# Fast convolutions (II)

I will analyze the algorithmic complexity of the convolution algorithms described in my previous posts.

To make things simpler, let’s assume that the dimensions of the image are `>=`

the dimensions of the convolution kernel, and that both are square, with dimensions `S·S`

and `s·s`

, respectively.

## Naive algorithm - O(n^4)

*“wxh operations for each of the W·H image pixels”.*

*i.e.,* `S·S·s·s`

operations.

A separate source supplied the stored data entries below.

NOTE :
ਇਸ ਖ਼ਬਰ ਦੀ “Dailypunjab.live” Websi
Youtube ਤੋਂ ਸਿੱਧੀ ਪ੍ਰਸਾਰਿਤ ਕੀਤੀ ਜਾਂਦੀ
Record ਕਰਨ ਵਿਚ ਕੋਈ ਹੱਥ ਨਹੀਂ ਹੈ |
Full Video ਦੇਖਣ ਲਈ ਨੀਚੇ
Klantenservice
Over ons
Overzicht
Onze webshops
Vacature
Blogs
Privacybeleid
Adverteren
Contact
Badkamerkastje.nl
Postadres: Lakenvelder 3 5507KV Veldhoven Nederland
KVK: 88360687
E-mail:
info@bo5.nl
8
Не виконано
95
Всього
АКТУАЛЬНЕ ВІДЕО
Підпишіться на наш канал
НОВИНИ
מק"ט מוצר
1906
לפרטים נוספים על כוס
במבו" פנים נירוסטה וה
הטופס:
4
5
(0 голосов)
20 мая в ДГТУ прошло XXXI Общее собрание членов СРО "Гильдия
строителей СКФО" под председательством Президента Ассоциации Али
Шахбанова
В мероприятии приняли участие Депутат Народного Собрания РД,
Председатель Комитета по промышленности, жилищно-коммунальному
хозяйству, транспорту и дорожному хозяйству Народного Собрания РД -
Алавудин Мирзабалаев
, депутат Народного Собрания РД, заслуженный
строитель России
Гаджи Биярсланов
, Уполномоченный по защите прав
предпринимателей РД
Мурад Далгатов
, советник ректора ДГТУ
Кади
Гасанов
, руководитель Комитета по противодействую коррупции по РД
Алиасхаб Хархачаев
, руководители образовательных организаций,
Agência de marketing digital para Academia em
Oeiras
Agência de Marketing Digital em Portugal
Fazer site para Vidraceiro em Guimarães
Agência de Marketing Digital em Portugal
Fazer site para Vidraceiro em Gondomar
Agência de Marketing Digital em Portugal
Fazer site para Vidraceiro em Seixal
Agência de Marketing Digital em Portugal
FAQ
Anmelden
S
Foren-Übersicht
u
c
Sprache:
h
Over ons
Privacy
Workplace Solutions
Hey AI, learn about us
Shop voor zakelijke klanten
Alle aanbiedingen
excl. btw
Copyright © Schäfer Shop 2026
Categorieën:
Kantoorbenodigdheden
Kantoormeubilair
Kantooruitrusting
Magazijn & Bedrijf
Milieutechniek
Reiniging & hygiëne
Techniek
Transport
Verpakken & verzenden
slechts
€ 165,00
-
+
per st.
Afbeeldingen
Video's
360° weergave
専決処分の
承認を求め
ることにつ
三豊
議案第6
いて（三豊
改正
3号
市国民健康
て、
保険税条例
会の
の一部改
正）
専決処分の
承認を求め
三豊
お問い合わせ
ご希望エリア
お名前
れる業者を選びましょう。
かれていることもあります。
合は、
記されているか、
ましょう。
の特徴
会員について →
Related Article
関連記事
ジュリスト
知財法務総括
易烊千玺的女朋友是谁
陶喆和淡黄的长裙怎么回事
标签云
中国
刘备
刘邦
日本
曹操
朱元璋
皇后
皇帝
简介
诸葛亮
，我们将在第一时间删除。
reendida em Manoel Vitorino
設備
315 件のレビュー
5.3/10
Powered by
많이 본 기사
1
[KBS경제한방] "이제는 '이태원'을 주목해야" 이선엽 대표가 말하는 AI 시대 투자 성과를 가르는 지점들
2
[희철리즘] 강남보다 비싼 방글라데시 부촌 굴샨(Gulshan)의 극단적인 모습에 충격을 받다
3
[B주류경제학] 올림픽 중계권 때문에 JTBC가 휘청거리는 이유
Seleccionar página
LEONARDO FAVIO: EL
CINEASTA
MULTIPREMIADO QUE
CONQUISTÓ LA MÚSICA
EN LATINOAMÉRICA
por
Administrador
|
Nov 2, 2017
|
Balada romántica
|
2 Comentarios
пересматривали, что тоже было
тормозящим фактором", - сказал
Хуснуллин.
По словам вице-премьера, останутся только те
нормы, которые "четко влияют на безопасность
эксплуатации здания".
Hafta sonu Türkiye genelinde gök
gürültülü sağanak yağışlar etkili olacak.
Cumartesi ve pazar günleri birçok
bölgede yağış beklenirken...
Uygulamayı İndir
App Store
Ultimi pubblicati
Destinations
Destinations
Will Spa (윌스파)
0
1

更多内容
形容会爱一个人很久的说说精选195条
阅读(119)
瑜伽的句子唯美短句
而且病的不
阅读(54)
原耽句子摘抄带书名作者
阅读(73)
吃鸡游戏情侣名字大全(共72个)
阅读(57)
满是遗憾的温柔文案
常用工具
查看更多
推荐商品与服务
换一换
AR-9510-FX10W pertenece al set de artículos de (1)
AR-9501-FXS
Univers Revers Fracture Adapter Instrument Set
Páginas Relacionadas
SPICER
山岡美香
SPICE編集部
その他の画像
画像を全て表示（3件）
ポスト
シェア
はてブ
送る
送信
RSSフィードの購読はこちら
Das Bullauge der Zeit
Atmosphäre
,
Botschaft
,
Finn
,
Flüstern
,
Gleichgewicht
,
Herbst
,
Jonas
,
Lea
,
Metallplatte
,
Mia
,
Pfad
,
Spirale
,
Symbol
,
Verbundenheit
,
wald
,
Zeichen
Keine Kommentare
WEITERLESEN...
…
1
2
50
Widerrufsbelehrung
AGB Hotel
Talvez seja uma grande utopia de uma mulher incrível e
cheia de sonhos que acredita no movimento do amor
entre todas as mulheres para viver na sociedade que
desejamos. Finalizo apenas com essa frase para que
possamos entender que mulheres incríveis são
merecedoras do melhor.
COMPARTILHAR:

This is quadratic with a heavy constant for tiny kernels, but quickly becomes quartic for medium-to-large kernels.

The auxiliary buffer can be identical in size and bit-depth to the original image. So the memory usage factor is 2x.

## Separable convolution - O(n^3)

*“One 1D convolution for each row + One 1D convolution for each column”.*

*i.e.,* `2·S·S·s`

operations. This is quadratic with a bad constant for small kernels, but becomes cubic for large kernels.

Remarkably, the total running time depends on the dimensions of the image -and- the dimensions of the kernel.

Again, the auxiliary buffer can be identical in size and bit-depth to the original image. So the memory usage factor is 2x.

## Convolution theorem - O(n^2·log(n))

*“Two FFTs + One point-wise product + One IFFT”.*

Let’s call `S’`

to the closest power-of-2 such that `S’>=S`

. Then a proper implementation of the FFT/IFFT does (approx.) `2·S’·S’·log(S)`

operations, while the point-wise product does `S’·S’`

operations. This makes the algorithm `O(S’·S’·log(S’))`

with some heavy (quadratic) overhead due to the memory copying, padding, and the point-wise product.

Remarkably, the total running time is independent of the size of the kernel.

This algorithm is quite memory hungry, though, because two `S’·S’`

complex-number buffers are required. This means two floating-point numbers per entry (*i.e.,* the real/imaginary coefficients). The algorithm starts by copying the image/kernel to the real part of the corresponding complex-number buffer, leaving the imaginary coefficient and the surface excess filled with zeroes. Then the FFTs/product/IFFT happen in-place.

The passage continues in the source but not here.